Hi, Mira here. OBS looks intimidating because every panel is empty on first launch. It isn’t — you only need four things set correctly: sources, scene order, an audio chain, and output. Do these in order and you’ll have a recording-ready setup before your coffee cools.
1. Add Your Sources#
In the Sources box, add:
- Video Capture Device — your camera.
- Audio Input Capture — your mic.
- Audio Output Capture — desktop/system audio (only if you want it in the recording).
- Display Capture or Window Capture — your screen.
2. Stack the Scene in the Right Order#
OBS draws top-to-bottom, so order is everything: camera on top, screen or window capture below it, overlays and alerts above both. Resize the camera into a corner and you’ve got a clean picture-in-picture without a single plugin.
3. Build the Audio Chain#
This is the single biggest quality jump, and people skip it. On your mic source, click the gear → Filters and add, in this order:
- Noise Suppression (RNNoise) — kills fan, keyboard, and room hum far better than the older Speex option.

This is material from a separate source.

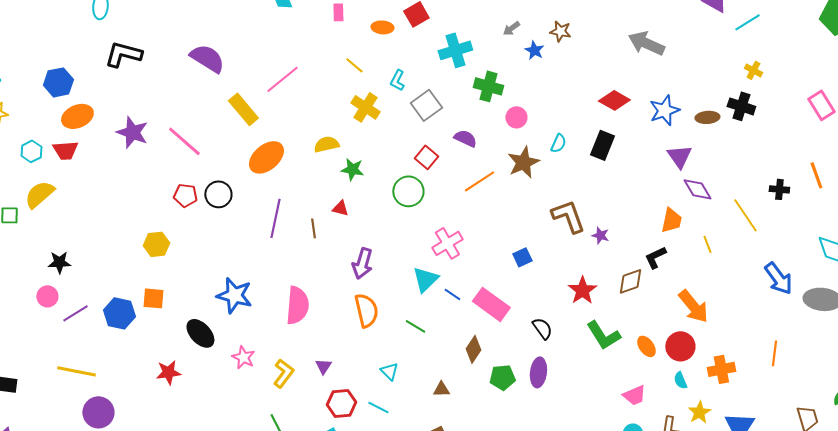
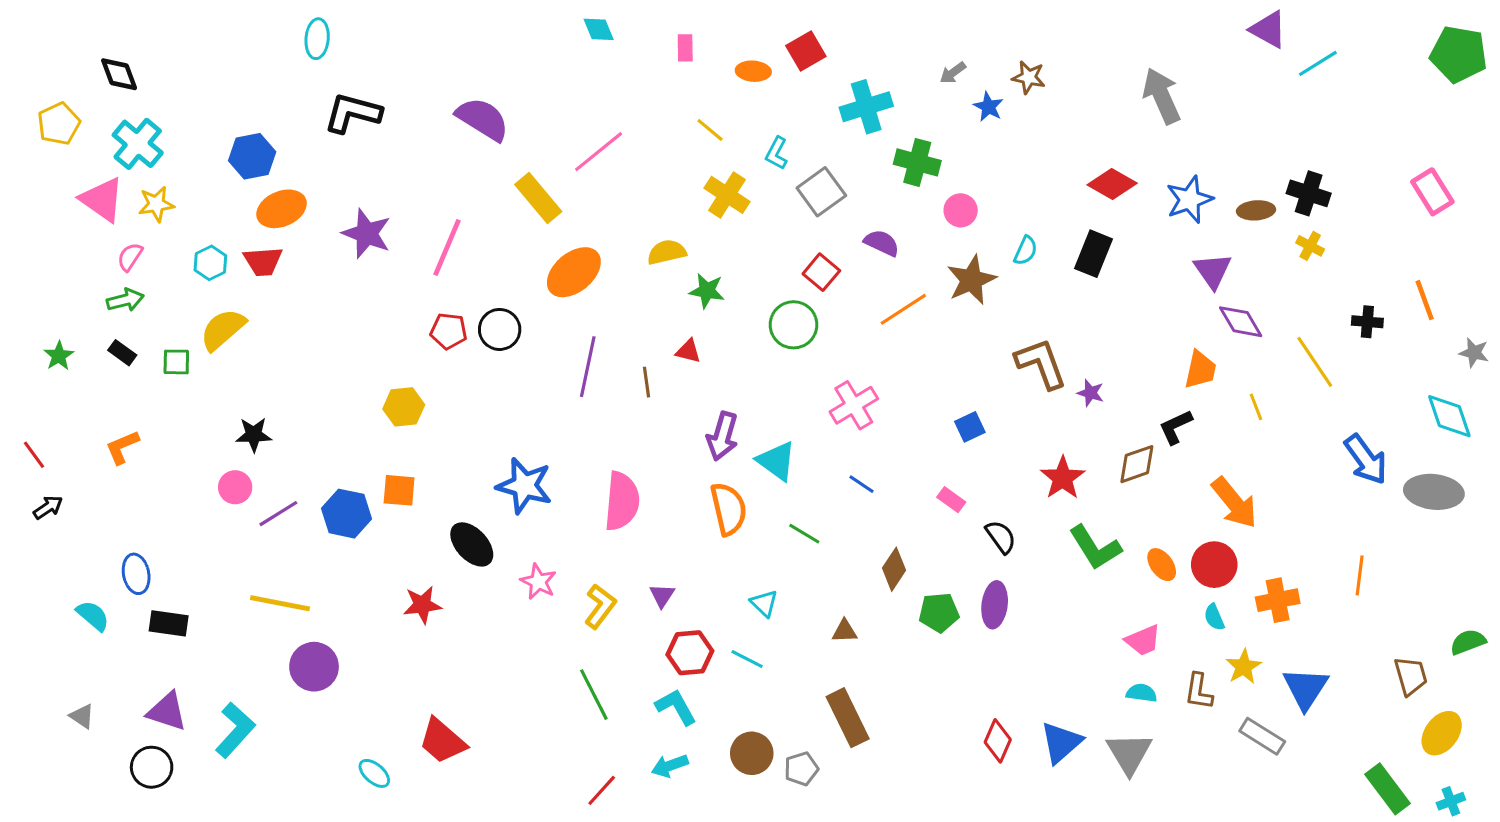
gray arrow: (646, 43) -> (1162, 96), turned 42
yellow cross: (753, 70) -> (1310, 246), moved
pink line: (184, 141) -> (447, 247), turned 72
cyan triangle: (425, 279) -> (776, 461), moved, turned -40
pink rectangle: (491, 304) -> (951, 500), moved, size x0.5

- Compressor — Ratio 3:1, Threshold -14 dB, Makeup Gain +3 dB. Evens out your levels so you’re not riding the gain knob.
Aim for your speaking voice to peak in the yellow (around -12 dB), never touching red.
4. Set Output and Video#
- Output mode: Advanced. Recording format MKV (it survives a crash; remux to MP4 afterward via File → Remux Recordings).

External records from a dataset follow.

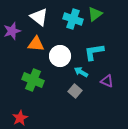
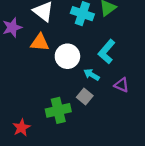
cyan L-shape: (94, 52) -> (107, 52), turned -40
green cross: (33, 80) -> (58, 110), moved, turned -35

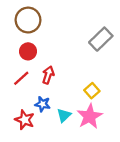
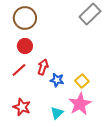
gray rectangle: (101, 39) -> (90, 14), moved
blue star: (43, 104) -> (57, 80), moved
cyan triangle: (64, 115) -> (57, 113), moved

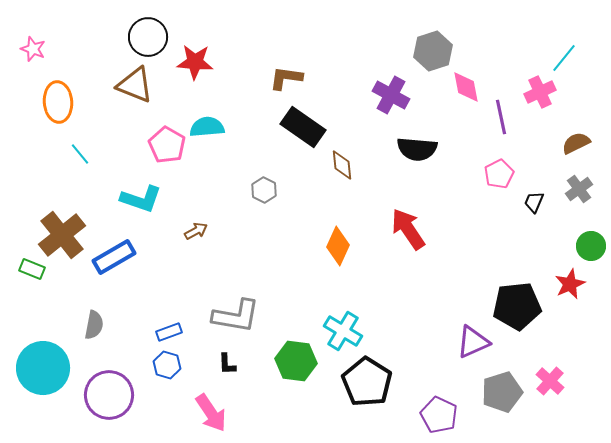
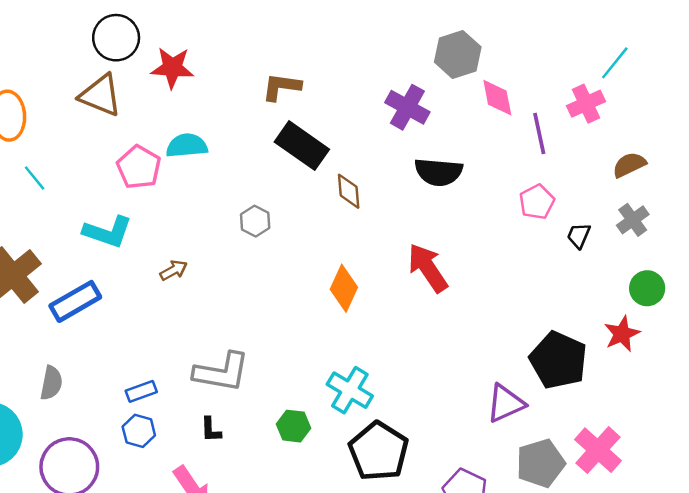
black pentagon: (517, 306) -> (558, 360), turned 30
green hexagon: (296, 361) -> (293, 426), size x0.7
pink cross: (550, 381) -> (598, 450), size x1.4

- Encoder: NVENC if you have an NVIDIA GPU (offloads the work), otherwise x264 with a CPU preset of
veryfast. - Bitrate: 12,000–20,000 Kbps for 1080p60 recording.

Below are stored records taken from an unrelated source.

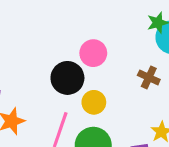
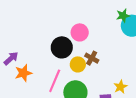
brown cross: (149, 77) -> (92, 58), moved

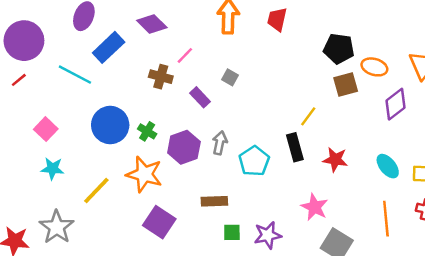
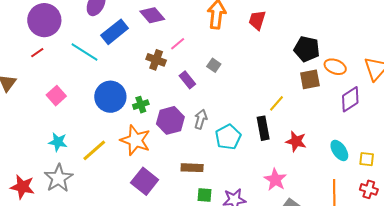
green cross: (147, 131) -> (141, 105), turned 35
cyan star: (52, 169) -> (58, 142), moved

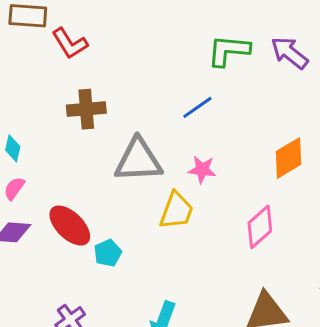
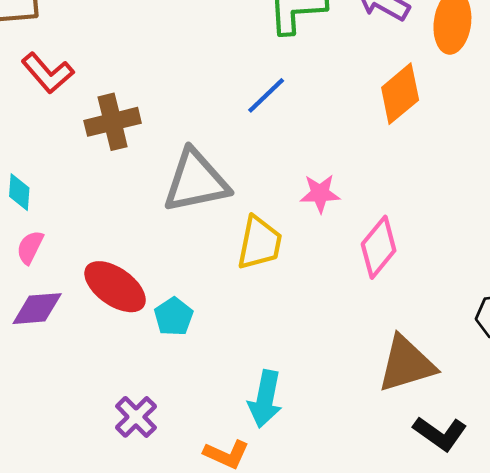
red L-shape: (70, 43) -> (48, 73), moved
orange diamond: (289, 158) -> (400, 94), moved
pink star: (202, 170) -> (320, 193), moved

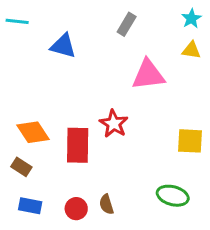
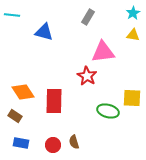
red star: (114, 124) -> (87, 76), moved
green ellipse: (173, 196) -> (108, 111), moved

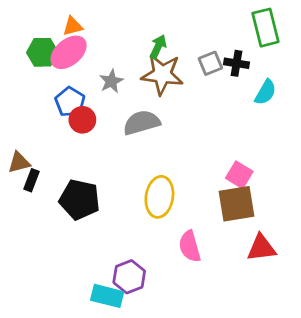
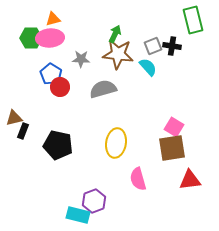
pink ellipse: (69, 52) -> (50, 38), turned 36
gray star: (111, 81) -> (81, 59), turned 30
cyan semicircle: (265, 92) -> (148, 67), moved, turned -72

- Video tab: Base and Output resolution both 1920×1080; FPS 60 for smooth motion, drop to 30 if your machine struggles under game load.
5. Set Hotkeys (Do It Now)#
In Settings → Hotkeys, bind start/stop recording, mute mic, and scene switches. Fumbling for the mouse mid-stream is how dead air happens.
Streaming Instead of Recording?#
Same setup, two changes: in Settings → Stream paste your platform’s stream key, and cap your bitrate to roughly half your tested upload speed (run a speed test first) so you don’t drop frames. Watch the bottom-right status bar — a yellow or red square means the network is choking.
Final Check#
Do a 30-second test recording and play it back. Audio peaking red? Lower the mic gain. Video stuttering? Drop to 30 FPS or switch the encoder to NVENC. Once that test looks and sounds clean, you’re live-ready — and you’ll never have to touch these settings again.